Glacier Bay National Park & Preserve, Alaska
Glacier Bay National Park, 3.3 million acres in size and mostly wilderness is only accessible by plane or boat . It is a living laboratory for studying glacial succession, and a haven for wildlife.
8:00 AM - Steller sea lions, puffins, common murres, black legged kittiwakes, and pigeon guillemots lured us away from our breakfasts and outside to enjoy the sights and sounds of the South Marble Islands. Isolated rocks, big enough for birds to nest and sea lions to haul out, but small enough to be free of land-based predators, are what make these islands such a special place.
10:00 AM - A brown bear walking along the shoreline at low tide, flipping rocks and eating what it found underneath. The bear’s strength was given away by the size of the rocks it could flip over. With one paw it could flip more than any of us could probably life with two hands. With two paws it could flip very large boulders. When it really had to work it would wrap its whole body around the rock and push with its hind legs to topple rocks that were more than half its size.
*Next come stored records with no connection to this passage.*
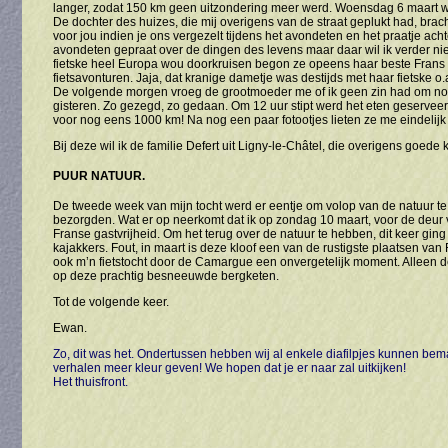
langer, zodat 150 km geen uitzondering meer werd. Woensdag 6 maart werd
De dochter des huizes, die mij overigens van de straat geplukt had, brac
voor jou indien je ons vergezelt tijdens het avondeten en het praatje acht
avondeten gepraat over de dingen des levens maar daar wil ik verder ni
fietske heel Europa wou doorkruisen begon ze opeens haar beste Frans bov
fietsavonturen. Jaja, dat kranige dametje was destijds met haar fietske o.
De volgende morgen vroeg de grootmoeder me of ik geen zin had om nog t
gisteren. Zo gezegd, zo gedaan. Om 12 uur stipt werd het eten geserveer
voor nog eens 1000 km! Na nog een paar fotootjes lieten ze me eindelijk
Bij deze wil ik de familie Defert uit Ligny-le-Châtel, die overigens goed
PUUR NATUUR.
De tweede week van mijn tocht werd er eentje om volop van de natuur te 
bezorgden. Wat er op neerkomt dat ik op zondag 10 maart, voor de deur va
Franse gastvrijheid. Om het terug over de natuur te hebben, dit keer gin
kajakkers. Fout, in maart is deze kloof een van de rustigste plaatsen v
ook m’n fietstocht door de Camargue een onvergetelijk moment. Alleen d
op deze prachtig besneeuwde bergketen.
Tot de volgende keer.
Ewan.
Zo, dit was het. Ondertussen hebben wij al enkele diafilpjes kunnen bem
verhalen meer kleur geven! We hopen dat je er naar zal uitkijken!
Het thuisfront.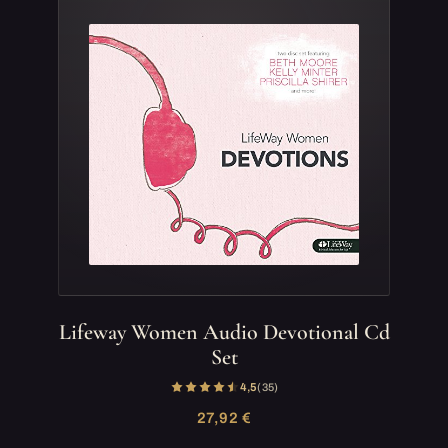
Lifeway Women Audio Devotional Cd
Set
4,5
(35)
27,92 €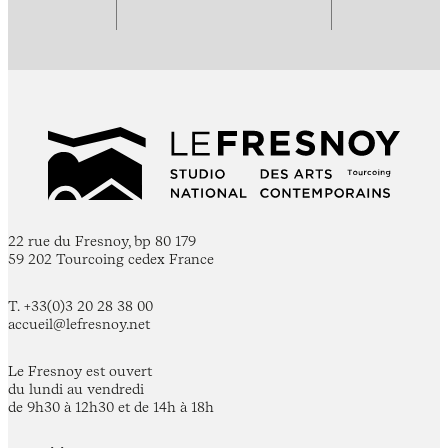
22 rue du Fresnoy, bp 80 179
59 202 Tourcoing cedex France
T. +33(0)3 20 28 38 00
accueil@lefresnoy.net
Le Fresnoy est ouvert
du lundi au vendredi
de 9h30 à 12h30 et de 14h à 18h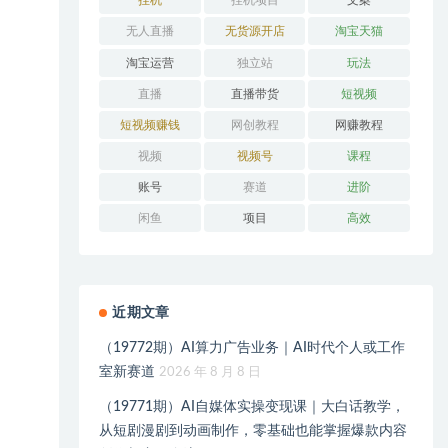
挂机
挂机项目
文案
无人直播
无货源开店
淘宝天猫
淘宝运营
独立站
玩法
直播
直播带货
短视频
短视频赚钱
网创教程
网赚教程
视频
视频号
课程
账号
赛道
进阶
闲鱼
项目
高效
近期文章
（19772期）AI算力广告业务｜AI时代个人或工作
室新赛道
2026 年 8 月 8 日
（19771期）AI自媒体实操变现课｜大白话教学，
从短剧漫剧到动画制作，零基础也能掌握爆款内容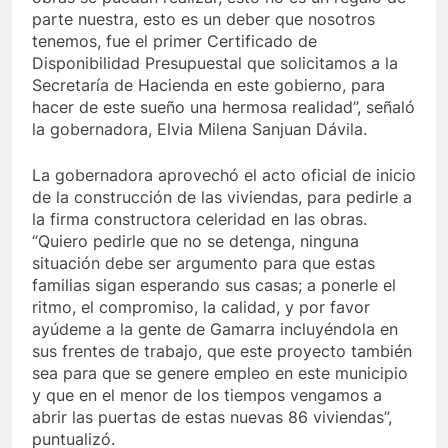
parte nuestra, esto es un deber que nosotros
tenemos, fue el primer Certificado de
Disponibilidad Presupuestal que solicitamos a la
Secretaría de Hacienda en este gobierno, para
hacer de este sueño una hermosa realidad”, señaló
la gobernadora, Elvia Milena Sanjuan Dávila.
La gobernadora aprovechó el acto oficial de inicio
de la construcción de las viviendas, para pedirle a
la firma constructora celeridad en las obras.
“Quiero pedirle que no se detenga, ninguna
situación debe ser argumento para que estas
familias sigan esperando sus casas; a ponerle el
ritmo, el compromiso, la calidad, y por favor
ayúdeme a la gente de Gamarra incluyéndola en
sus frentes de trabajo, que este proyecto también
sea para que se genere empleo en este municipio
y que en el menor de los tiempos vengamos a
abrir las puertas de estas nuevas 86 viviendas”,
puntualizó.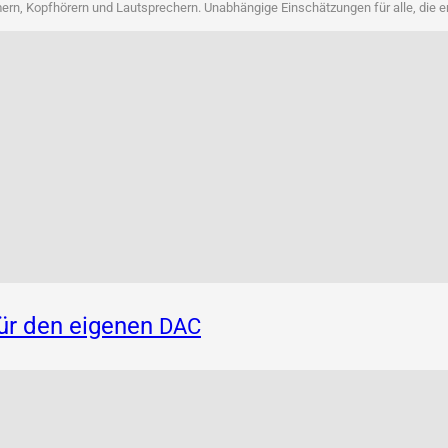
rn, Kopf­hö­rern und Laut­spre­chern. Unab­hän­gi­ge Ein­schät­zun­gen für alle, die 
für den eigenen
DAC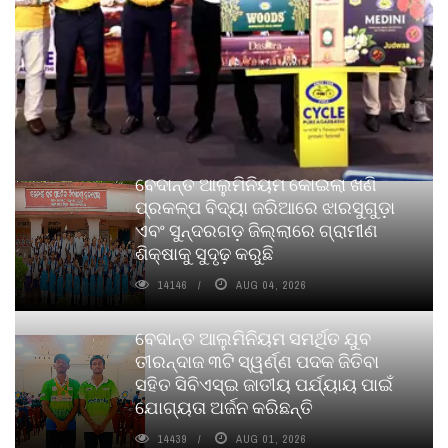
ବେଦାନ୍ତ ଆଲୁମିନିୟମ କୋଇଲା ଖଣି
ପ୍ରକଳ୍ପ ବିଦ୍ୟା ଜରିଆରେ ଝାରସୁଗୁଡ଼ା
ଏବଂ ସୁନ୍ଦରଗଡ଼ ଜିଲ୍ଲାରେ ଗ୍ରାମୀଣ
ଶିକ୍ଷାକୁ ସୁଦୃଢ଼ କରୁଛି
14146
AUG 04, 2026
ବେଦାନ୍ତ ଆଲୁମିନିୟମ ସମର୍ଥିତ ଯୁବ
ତୀରନ୍ଦାଜ ୩ଟି ସ୍ୱର୍ଣ୍ଣ ପଦକ ଜିତିବା
ସହିତ ସିବିଏସ୍ଇ ଜାତୀୟ ପର୍ଯ୍ୟାୟ ପାଇଁ
ଯୋଗ୍ୟତା ଅର୍ଜନ କରିଛନ୍ତି
14439
AUG 01, 2026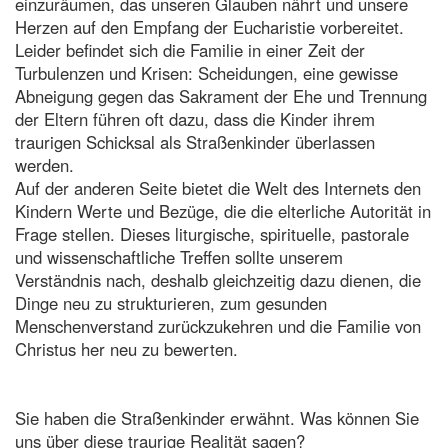
einzuräumen, das unseren Glauben nährt und unsere
Herzen auf den Empfang der Eucharistie vorbereitet.
Leider befindet sich die Familie in einer Zeit der
Turbulenzen und Krisen: Scheidungen, eine gewisse
Abneigung gegen das Sakrament der Ehe und Trennung
der Eltern führen oft dazu, dass die Kinder ihrem
traurigen Schicksal als Straßenkinder überlassen
werden.
Auf der anderen Seite bietet die Welt des Internets den
Kindern Werte und Bezüge, die die elterliche Autorität in
Frage stellen. Dieses liturgische, spirituelle, pastorale
und wissenschaftliche Treffen sollte unserem
Verständnis nach, deshalb gleichzeitig dazu dienen, die
Dinge neu zu strukturieren, zum gesunden
Menschenverstand zurückzukehren und die Familie von
Christus her neu zu bewerten.
Sie haben die Straßenkinder erwähnt. Was können Sie
uns über diese traurige Realität sagen?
There was an auditory aspect to it as well. We were quietly floating close enough to shore that we could hear the splashing of rocks as they were flipped and the crunching of the blue mussels as the bear walked along. This was only one of six brown bears we saw today. Many of the others were out foraging at low tide too.
11:00 AM - Mountain goats with kids are perched high on the cliffs of Gloomy Knob. Specially adapted feet make them comfortable running and jumping over rocks where we humans would need ropes.
12:15 PM - Another brown bear flipping mussel-covered rocks. A scan of the shoreline showed the path of this or maybe another bear. If the rock looked free of mussels it was because it had been recently flipped over. I wonder how the mussels deal with this change in their environment?
1:30 PM - Margerie and Grand Pacific Glaciers are in sight. We are mesmerized for an hour as we approach. We watch the ice in the water, a bald eagle and harbor seals floating on small icebergs, the reflection of the mountains in the water, and of course the glacier itself.
2:45 PM – We are headed back down the bay, but not before seeing Lamplugh and Reid Glaciers, another brown bear, and a humpback whale carcass that washed up on the beach in April.
8:00 PM – During dinner, from our tables, we see humpback whales in the distance as we head to the Park headquarters at Bartlett Cove.
8:45 PM - We are headed off the ship for a hike in the forest that now stands where glaciers sat just 200 years ago. It is 75 minutes until sunset and much longer until the 2 or so hours of dark that we will have.
I visited this place 22 years ago on my first vacation in Alaska. On that visit I spent 10 days kayaking through the Park. On today’s visit we might have “only” been here for 17 hours, but we have traveled the same distance and seen more wildlife than I did in those 10 days so many years ago. The one thing that has not changed is the magic of being some place that is so beautiful, wild and pristine; a gem of our National Park System.